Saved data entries

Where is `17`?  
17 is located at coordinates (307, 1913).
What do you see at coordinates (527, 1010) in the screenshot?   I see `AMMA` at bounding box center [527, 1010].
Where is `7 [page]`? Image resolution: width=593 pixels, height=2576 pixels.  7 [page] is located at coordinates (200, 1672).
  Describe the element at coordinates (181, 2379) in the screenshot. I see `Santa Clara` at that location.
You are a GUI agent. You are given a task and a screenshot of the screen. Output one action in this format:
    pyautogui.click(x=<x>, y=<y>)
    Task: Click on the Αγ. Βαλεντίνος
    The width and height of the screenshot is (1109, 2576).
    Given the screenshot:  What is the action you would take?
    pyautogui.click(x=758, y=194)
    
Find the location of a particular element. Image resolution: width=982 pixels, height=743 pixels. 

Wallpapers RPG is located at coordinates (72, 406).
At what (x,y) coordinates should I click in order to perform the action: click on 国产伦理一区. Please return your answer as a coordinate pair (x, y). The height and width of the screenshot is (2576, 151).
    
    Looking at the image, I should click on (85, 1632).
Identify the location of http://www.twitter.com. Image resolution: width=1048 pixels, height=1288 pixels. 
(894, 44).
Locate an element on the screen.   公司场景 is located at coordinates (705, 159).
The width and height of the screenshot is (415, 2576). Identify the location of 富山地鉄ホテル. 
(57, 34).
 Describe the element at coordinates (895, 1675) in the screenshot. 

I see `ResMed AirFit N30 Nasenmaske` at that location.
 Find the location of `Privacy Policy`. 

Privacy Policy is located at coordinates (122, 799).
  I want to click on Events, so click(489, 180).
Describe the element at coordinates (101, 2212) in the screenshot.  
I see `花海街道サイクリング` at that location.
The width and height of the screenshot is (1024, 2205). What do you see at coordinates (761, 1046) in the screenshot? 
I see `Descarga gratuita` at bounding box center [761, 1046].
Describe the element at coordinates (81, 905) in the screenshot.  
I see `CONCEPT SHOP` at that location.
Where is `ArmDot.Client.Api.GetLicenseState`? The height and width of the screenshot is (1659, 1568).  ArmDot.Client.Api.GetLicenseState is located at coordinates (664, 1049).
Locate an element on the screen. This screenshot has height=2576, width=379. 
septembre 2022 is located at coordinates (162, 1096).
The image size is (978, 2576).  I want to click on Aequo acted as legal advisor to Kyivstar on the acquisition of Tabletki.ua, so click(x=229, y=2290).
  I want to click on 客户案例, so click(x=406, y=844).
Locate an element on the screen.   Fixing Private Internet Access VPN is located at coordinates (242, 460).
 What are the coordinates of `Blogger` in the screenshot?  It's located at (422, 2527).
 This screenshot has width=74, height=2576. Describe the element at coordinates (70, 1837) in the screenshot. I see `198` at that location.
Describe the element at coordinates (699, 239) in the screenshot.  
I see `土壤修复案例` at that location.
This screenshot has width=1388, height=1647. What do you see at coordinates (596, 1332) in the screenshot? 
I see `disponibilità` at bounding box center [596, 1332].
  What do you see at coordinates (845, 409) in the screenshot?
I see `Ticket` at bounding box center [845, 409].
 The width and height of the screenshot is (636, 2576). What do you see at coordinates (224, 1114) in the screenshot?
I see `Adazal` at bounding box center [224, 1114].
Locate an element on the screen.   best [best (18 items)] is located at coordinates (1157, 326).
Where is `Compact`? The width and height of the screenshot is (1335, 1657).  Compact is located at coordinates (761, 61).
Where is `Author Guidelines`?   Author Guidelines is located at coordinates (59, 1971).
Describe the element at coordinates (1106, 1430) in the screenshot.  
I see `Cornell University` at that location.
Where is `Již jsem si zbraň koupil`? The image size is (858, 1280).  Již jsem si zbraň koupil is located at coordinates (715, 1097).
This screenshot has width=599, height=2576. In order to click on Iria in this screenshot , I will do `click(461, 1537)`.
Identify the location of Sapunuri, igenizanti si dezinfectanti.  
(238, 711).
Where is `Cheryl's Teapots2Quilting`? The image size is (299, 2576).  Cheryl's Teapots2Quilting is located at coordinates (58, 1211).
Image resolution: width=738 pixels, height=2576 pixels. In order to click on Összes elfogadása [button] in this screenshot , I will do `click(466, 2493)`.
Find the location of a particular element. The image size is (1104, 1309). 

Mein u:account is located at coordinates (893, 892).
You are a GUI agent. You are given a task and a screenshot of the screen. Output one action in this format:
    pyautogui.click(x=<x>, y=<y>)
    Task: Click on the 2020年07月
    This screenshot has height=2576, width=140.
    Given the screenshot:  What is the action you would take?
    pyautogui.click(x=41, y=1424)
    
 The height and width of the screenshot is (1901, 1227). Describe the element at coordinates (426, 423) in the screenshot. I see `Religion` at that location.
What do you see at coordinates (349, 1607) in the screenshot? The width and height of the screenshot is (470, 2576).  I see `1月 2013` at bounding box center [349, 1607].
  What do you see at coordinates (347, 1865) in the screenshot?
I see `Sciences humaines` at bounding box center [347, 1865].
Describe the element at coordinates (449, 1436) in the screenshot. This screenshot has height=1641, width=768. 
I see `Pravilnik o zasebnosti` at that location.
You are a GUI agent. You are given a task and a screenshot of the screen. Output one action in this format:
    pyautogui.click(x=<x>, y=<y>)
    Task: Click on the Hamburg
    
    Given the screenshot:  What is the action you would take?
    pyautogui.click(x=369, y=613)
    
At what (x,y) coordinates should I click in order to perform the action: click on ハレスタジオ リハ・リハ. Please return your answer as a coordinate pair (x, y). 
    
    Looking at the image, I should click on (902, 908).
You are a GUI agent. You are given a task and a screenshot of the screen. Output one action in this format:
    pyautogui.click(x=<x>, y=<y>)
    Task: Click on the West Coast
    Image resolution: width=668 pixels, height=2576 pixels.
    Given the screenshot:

→ EXERCISE GOAL
The answer should be an exact copy of the data.

→ RESULT FOR THIS TASK
Where is `17`?  
17 is located at coordinates (307, 1913).
What do you see at coordinates (527, 1010) in the screenshot?   I see `AMMA` at bounding box center [527, 1010].
Where is `7 [page]`? Image resolution: width=593 pixels, height=2576 pixels.  7 [page] is located at coordinates (200, 1672).
  Describe the element at coordinates (181, 2379) in the screenshot. I see `Santa Clara` at that location.
You are a GUI agent. You are given a task and a screenshot of the screen. Output one action in this format:
    pyautogui.click(x=<x>, y=<y>)
    Task: Click on the Αγ. Βαλεντίνος
    The width and height of the screenshot is (1109, 2576).
    Given the screenshot:  What is the action you would take?
    pyautogui.click(x=758, y=194)
    
Find the location of a particular element. Image resolution: width=982 pixels, height=743 pixels. 

Wallpapers RPG is located at coordinates (72, 406).
At what (x,y) coordinates should I click in order to perform the action: click on 国产伦理一区. Please return your answer as a coordinate pair (x, y). The height and width of the screenshot is (2576, 151).
    
    Looking at the image, I should click on (85, 1632).
Identify the location of http://www.twitter.com. Image resolution: width=1048 pixels, height=1288 pixels. 
(894, 44).
Locate an element on the screen.   公司场景 is located at coordinates (705, 159).
The width and height of the screenshot is (415, 2576). Identify the location of 富山地鉄ホテル. 
(57, 34).
 Describe the element at coordinates (895, 1675) in the screenshot. 

I see `ResMed AirFit N30 Nasenmaske` at that location.
 Find the location of `Privacy Policy`. 

Privacy Policy is located at coordinates (122, 799).
  I want to click on Events, so click(489, 180).
Describe the element at coordinates (101, 2212) in the screenshot.  
I see `花海街道サイクリング` at that location.
The width and height of the screenshot is (1024, 2205). What do you see at coordinates (761, 1046) in the screenshot? 
I see `Descarga gratuita` at bounding box center [761, 1046].
Describe the element at coordinates (81, 905) in the screenshot.  
I see `CONCEPT SHOP` at that location.
Where is `ArmDot.Client.Api.GetLicenseState`? The height and width of the screenshot is (1659, 1568).  ArmDot.Client.Api.GetLicenseState is located at coordinates (664, 1049).
Locate an element on the screen. This screenshot has height=2576, width=379. 
septembre 2022 is located at coordinates (162, 1096).
The image size is (978, 2576).  I want to click on Aequo acted as legal advisor to Kyivstar on the acquisition of Tabletki.ua, so click(x=229, y=2290).
  I want to click on 客户案例, so click(x=406, y=844).
Locate an element on the screen.   Fixing Private Internet Access VPN is located at coordinates (242, 460).
 What are the coordinates of `Blogger` in the screenshot?  It's located at (422, 2527).
 This screenshot has width=74, height=2576. Describe the element at coordinates (70, 1837) in the screenshot. I see `198` at that location.
Describe the element at coordinates (699, 239) in the screenshot.  
I see `土壤修复案例` at that location.
This screenshot has width=1388, height=1647. What do you see at coordinates (596, 1332) in the screenshot? 
I see `disponibilità` at bounding box center [596, 1332].
  What do you see at coordinates (845, 409) in the screenshot?
I see `Ticket` at bounding box center [845, 409].
 The width and height of the screenshot is (636, 2576). What do you see at coordinates (224, 1114) in the screenshot?
I see `Adazal` at bounding box center [224, 1114].
Locate an element on the screen.   best [best (18 items)] is located at coordinates (1157, 326).
Where is `Compact`? The width and height of the screenshot is (1335, 1657).  Compact is located at coordinates (761, 61).
Where is `Author Guidelines`?   Author Guidelines is located at coordinates (59, 1971).
Describe the element at coordinates (1106, 1430) in the screenshot.  
I see `Cornell University` at that location.
Where is `Již jsem si zbraň koupil`? The image size is (858, 1280).  Již jsem si zbraň koupil is located at coordinates (715, 1097).
This screenshot has width=599, height=2576. In order to click on Iria in this screenshot , I will do `click(461, 1537)`.
Identify the location of Sapunuri, igenizanti si dezinfectanti.  
(238, 711).
Where is `Cheryl's Teapots2Quilting`? The image size is (299, 2576).  Cheryl's Teapots2Quilting is located at coordinates (58, 1211).
Image resolution: width=738 pixels, height=2576 pixels. In order to click on Összes elfogadása [button] in this screenshot , I will do `click(466, 2493)`.
Find the location of a particular element. The image size is (1104, 1309). 

Mein u:account is located at coordinates (893, 892).
You are a GUI agent. You are given a task and a screenshot of the screen. Output one action in this format:
    pyautogui.click(x=<x>, y=<y>)
    Task: Click on the 2020年07月
    This screenshot has height=2576, width=140.
    Given the screenshot:  What is the action you would take?
    pyautogui.click(x=41, y=1424)
    
 The height and width of the screenshot is (1901, 1227). Describe the element at coordinates (426, 423) in the screenshot. I see `Religion` at that location.
What do you see at coordinates (349, 1607) in the screenshot? The width and height of the screenshot is (470, 2576).  I see `1月 2013` at bounding box center [349, 1607].
  What do you see at coordinates (347, 1865) in the screenshot?
I see `Sciences humaines` at bounding box center [347, 1865].
Describe the element at coordinates (449, 1436) in the screenshot. This screenshot has height=1641, width=768. 
I see `Pravilnik o zasebnosti` at that location.
You are a GUI agent. You are given a task and a screenshot of the screen. Output one action in this format:
    pyautogui.click(x=<x>, y=<y>)
    Task: Click on the Hamburg
    
    Given the screenshot:  What is the action you would take?
    pyautogui.click(x=369, y=613)
    
At what (x,y) coordinates should I click in order to perform the action: click on ハレスタジオ リハ・リハ. Please return your answer as a coordinate pair (x, y). 
    
    Looking at the image, I should click on (902, 908).
You are a GUI agent. You are given a task and a screenshot of the screen. Output one action in this format:
    pyautogui.click(x=<x>, y=<y>)
    Task: Click on the West Coast
    Image resolution: width=668 pixels, height=2576 pixels.
    Given the screenshot:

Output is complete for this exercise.